Ponytail Tale


Ponytail Tale

 

I must keep Goody Ouchless Elastics in business. I lose these ponytail bands all the time and everywhere. I’ll often see one on the ground in public—I spot them in foreign countries and sometimes on the concrete floor in Costco—and I wonder if it’s mine.

 

It goes without being said that these babies are all over our house. In every nook and cranny. It  falls out of my hair. It’s lost. And then I just go get another.

 

I told John that long after I’m gone, he’s going to find these in our house and all over the world, and I hope he’ll think of me.

 

I hope he remembers me shooting them at him.

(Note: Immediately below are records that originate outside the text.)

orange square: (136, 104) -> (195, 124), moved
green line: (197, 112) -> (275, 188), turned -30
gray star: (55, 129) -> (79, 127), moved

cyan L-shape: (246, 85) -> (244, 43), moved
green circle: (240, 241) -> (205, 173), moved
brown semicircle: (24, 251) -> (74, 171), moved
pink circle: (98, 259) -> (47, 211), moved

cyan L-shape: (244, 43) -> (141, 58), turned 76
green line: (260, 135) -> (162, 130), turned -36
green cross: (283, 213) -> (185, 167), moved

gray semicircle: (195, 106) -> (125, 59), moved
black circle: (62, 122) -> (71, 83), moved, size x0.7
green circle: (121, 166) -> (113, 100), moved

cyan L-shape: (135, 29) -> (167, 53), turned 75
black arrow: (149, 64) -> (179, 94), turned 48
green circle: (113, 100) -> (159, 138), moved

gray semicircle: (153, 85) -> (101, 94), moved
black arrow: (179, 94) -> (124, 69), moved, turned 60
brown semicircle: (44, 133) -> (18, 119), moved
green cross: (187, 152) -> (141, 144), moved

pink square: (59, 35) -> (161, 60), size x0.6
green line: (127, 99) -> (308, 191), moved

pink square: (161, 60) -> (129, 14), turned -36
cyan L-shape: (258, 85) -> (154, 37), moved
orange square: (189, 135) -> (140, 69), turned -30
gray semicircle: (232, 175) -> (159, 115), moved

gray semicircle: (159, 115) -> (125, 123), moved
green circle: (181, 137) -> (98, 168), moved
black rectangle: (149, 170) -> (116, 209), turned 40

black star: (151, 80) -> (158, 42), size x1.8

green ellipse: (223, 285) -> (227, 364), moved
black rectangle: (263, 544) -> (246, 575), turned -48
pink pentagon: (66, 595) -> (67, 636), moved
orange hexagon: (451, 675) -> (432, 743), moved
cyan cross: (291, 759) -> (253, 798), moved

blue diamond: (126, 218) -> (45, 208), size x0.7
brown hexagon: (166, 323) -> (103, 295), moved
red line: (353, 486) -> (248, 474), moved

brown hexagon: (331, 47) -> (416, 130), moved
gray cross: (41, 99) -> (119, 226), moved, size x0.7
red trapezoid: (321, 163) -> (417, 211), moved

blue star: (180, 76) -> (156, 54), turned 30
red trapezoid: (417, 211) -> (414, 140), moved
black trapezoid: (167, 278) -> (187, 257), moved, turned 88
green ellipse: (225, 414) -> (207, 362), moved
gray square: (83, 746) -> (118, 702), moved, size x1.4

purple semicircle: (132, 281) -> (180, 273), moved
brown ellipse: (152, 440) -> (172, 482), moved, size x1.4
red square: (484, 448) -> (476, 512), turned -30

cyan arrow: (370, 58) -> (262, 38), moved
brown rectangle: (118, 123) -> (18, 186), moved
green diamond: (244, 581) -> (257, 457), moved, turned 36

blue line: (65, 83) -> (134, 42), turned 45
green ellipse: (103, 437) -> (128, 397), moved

I hope it’s a reminder to him of our wedding bands, the circle of life, and of concentric circles:

 

“Sometimes I imagine myself standing at the end of a dock over a still lake. I have a pebble in my hand. I look down; I drop the pebble into the calm water. The tiny rock hits the surface of the water, the water receives it, and there are concentric circles.

There is no alternative. What I touch, changes. For the good or the bad. My scuba-diving family tells me I cannot touch the ocean’s coral because it is a living thing, and my touch will change it.” *

 

After I’m gone, with all my heart, I hope my impact on this “surface” has been helpful. I hope the ripple I’ve left is love—and that it’s a teeny reminder of God’s infinite, eternal circle—the one with no beginning and no end.

 

 

 

*From “Circles” chapter in I Punched Myself in the Eye.